Content starts

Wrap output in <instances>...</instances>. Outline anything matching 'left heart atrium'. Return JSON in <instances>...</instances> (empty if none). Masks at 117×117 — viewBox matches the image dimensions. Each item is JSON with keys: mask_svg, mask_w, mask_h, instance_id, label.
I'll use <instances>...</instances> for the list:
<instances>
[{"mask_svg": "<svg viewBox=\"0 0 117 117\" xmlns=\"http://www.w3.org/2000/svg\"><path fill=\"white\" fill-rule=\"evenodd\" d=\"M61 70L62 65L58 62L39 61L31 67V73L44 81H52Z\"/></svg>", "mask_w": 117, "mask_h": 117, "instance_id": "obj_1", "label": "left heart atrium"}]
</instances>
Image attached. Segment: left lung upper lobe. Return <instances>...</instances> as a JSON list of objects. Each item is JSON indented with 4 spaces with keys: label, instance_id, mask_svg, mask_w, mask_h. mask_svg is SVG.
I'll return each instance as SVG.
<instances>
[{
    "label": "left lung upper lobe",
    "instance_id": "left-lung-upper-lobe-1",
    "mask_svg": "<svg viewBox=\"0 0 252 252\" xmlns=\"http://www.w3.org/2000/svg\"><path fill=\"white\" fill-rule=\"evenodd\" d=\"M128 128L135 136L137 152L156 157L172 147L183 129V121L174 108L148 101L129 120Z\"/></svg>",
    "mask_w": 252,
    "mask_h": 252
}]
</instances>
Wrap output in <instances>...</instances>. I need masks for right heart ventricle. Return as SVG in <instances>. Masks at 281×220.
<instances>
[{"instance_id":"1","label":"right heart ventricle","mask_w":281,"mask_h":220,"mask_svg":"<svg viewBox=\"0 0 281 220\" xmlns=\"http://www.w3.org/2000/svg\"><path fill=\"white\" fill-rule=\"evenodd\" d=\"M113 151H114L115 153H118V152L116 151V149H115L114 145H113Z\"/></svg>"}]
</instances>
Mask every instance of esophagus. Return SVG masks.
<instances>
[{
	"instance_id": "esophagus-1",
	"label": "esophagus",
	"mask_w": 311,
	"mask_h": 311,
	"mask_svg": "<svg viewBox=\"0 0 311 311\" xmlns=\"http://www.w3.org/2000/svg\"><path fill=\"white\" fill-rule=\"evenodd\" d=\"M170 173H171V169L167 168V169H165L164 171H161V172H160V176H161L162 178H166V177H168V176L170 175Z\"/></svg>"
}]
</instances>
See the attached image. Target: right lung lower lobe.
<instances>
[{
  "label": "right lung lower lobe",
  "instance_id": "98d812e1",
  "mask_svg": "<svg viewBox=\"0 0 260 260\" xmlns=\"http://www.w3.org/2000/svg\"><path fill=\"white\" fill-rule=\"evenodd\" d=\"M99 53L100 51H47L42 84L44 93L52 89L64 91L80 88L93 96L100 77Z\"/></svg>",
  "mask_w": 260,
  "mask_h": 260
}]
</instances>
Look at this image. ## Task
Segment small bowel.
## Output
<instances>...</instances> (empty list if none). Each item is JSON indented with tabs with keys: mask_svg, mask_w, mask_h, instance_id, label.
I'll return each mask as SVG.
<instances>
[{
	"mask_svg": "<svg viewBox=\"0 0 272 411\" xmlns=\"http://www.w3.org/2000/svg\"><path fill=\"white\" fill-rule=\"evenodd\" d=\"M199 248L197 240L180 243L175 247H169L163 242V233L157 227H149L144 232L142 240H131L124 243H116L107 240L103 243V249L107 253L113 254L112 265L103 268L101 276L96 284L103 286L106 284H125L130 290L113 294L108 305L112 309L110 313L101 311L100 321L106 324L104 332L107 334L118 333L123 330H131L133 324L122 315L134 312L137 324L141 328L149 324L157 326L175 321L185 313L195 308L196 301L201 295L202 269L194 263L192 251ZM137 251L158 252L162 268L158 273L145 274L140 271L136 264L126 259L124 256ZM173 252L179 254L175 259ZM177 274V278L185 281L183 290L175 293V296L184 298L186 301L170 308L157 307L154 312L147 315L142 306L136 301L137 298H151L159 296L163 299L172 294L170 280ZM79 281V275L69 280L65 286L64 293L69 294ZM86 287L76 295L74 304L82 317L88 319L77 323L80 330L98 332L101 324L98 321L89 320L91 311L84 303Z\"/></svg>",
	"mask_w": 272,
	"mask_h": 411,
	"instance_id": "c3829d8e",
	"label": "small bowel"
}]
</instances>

Content ends

■ Work to be completed:
Reproduce every entry above exactly as it was written.

■ Response box:
Wrap output in <instances>...</instances>. Outline anything matching 'left heart atrium'. Return JSON in <instances>...</instances> (empty if none). Masks at 117×117 — viewBox matches the image dimensions. Each item is JSON with keys: mask_svg, mask_w, mask_h, instance_id, label.
I'll use <instances>...</instances> for the list:
<instances>
[{"mask_svg": "<svg viewBox=\"0 0 117 117\" xmlns=\"http://www.w3.org/2000/svg\"><path fill=\"white\" fill-rule=\"evenodd\" d=\"M61 70L62 65L58 62L39 61L31 67V73L44 81H52Z\"/></svg>", "mask_w": 117, "mask_h": 117, "instance_id": "obj_1", "label": "left heart atrium"}]
</instances>
Image attached. Segment: left lung upper lobe. Return <instances>...</instances> as a JSON list of objects. Each item is JSON indented with 4 spaces with keys: label, instance_id, mask_svg, mask_w, mask_h. mask_svg is SVG.
I'll return each instance as SVG.
<instances>
[{
    "label": "left lung upper lobe",
    "instance_id": "left-lung-upper-lobe-1",
    "mask_svg": "<svg viewBox=\"0 0 252 252\" xmlns=\"http://www.w3.org/2000/svg\"><path fill=\"white\" fill-rule=\"evenodd\" d=\"M128 128L135 136L137 152L156 157L172 147L183 129V121L174 108L148 101L129 120Z\"/></svg>",
    "mask_w": 252,
    "mask_h": 252
}]
</instances>
Wrap output in <instances>...</instances>. I need masks for right heart ventricle. Return as SVG in <instances>. Masks at 281×220.
<instances>
[{"instance_id":"1","label":"right heart ventricle","mask_w":281,"mask_h":220,"mask_svg":"<svg viewBox=\"0 0 281 220\" xmlns=\"http://www.w3.org/2000/svg\"><path fill=\"white\" fill-rule=\"evenodd\" d=\"M113 151H114L115 153H118V152L116 151V149H115L114 145H113Z\"/></svg>"}]
</instances>
Mask every instance of esophagus. Return SVG masks.
<instances>
[{
	"instance_id": "esophagus-1",
	"label": "esophagus",
	"mask_w": 311,
	"mask_h": 311,
	"mask_svg": "<svg viewBox=\"0 0 311 311\" xmlns=\"http://www.w3.org/2000/svg\"><path fill=\"white\" fill-rule=\"evenodd\" d=\"M170 173H171V169L167 168V169H165L164 171H161V172H160V176H161L162 178H166V177H168V176L170 175Z\"/></svg>"
}]
</instances>
See the attached image. Target: right lung lower lobe.
<instances>
[{
  "label": "right lung lower lobe",
  "instance_id": "98d812e1",
  "mask_svg": "<svg viewBox=\"0 0 260 260\" xmlns=\"http://www.w3.org/2000/svg\"><path fill=\"white\" fill-rule=\"evenodd\" d=\"M99 53L100 51H47L42 84L44 93L52 89L64 91L80 88L93 96L100 77Z\"/></svg>",
  "mask_w": 260,
  "mask_h": 260
}]
</instances>
Look at this image. ## Task
Segment small bowel.
## Output
<instances>...</instances> (empty list if none). Each item is JSON indented with tabs with keys: mask_svg, mask_w, mask_h, instance_id, label.
I'll return each mask as SVG.
<instances>
[{
	"mask_svg": "<svg viewBox=\"0 0 272 411\" xmlns=\"http://www.w3.org/2000/svg\"><path fill=\"white\" fill-rule=\"evenodd\" d=\"M199 248L197 240L180 243L175 247H169L163 242V233L157 227H149L144 232L142 240H131L124 243H116L107 240L103 243V249L107 253L113 254L112 265L103 268L101 276L96 284L103 286L106 284H125L130 290L113 294L108 305L112 309L110 313L101 311L100 321L106 324L104 332L107 334L118 333L123 330H131L133 324L122 315L134 312L137 324L141 328L149 324L157 326L175 321L185 313L195 308L196 301L201 295L202 269L194 263L192 251ZM137 251L158 252L162 268L158 273L145 274L140 271L136 264L126 259L124 256ZM173 252L179 254L175 259ZM177 274V278L185 281L183 290L175 293V296L184 298L186 301L170 308L157 307L154 312L147 315L142 306L136 301L137 298H151L159 296L163 299L172 294L170 280ZM79 281V275L69 280L65 286L64 293L69 294ZM86 287L76 295L74 304L82 317L88 319L77 323L80 330L98 332L101 324L98 321L89 320L91 311L84 303Z\"/></svg>",
	"mask_w": 272,
	"mask_h": 411,
	"instance_id": "c3829d8e",
	"label": "small bowel"
}]
</instances>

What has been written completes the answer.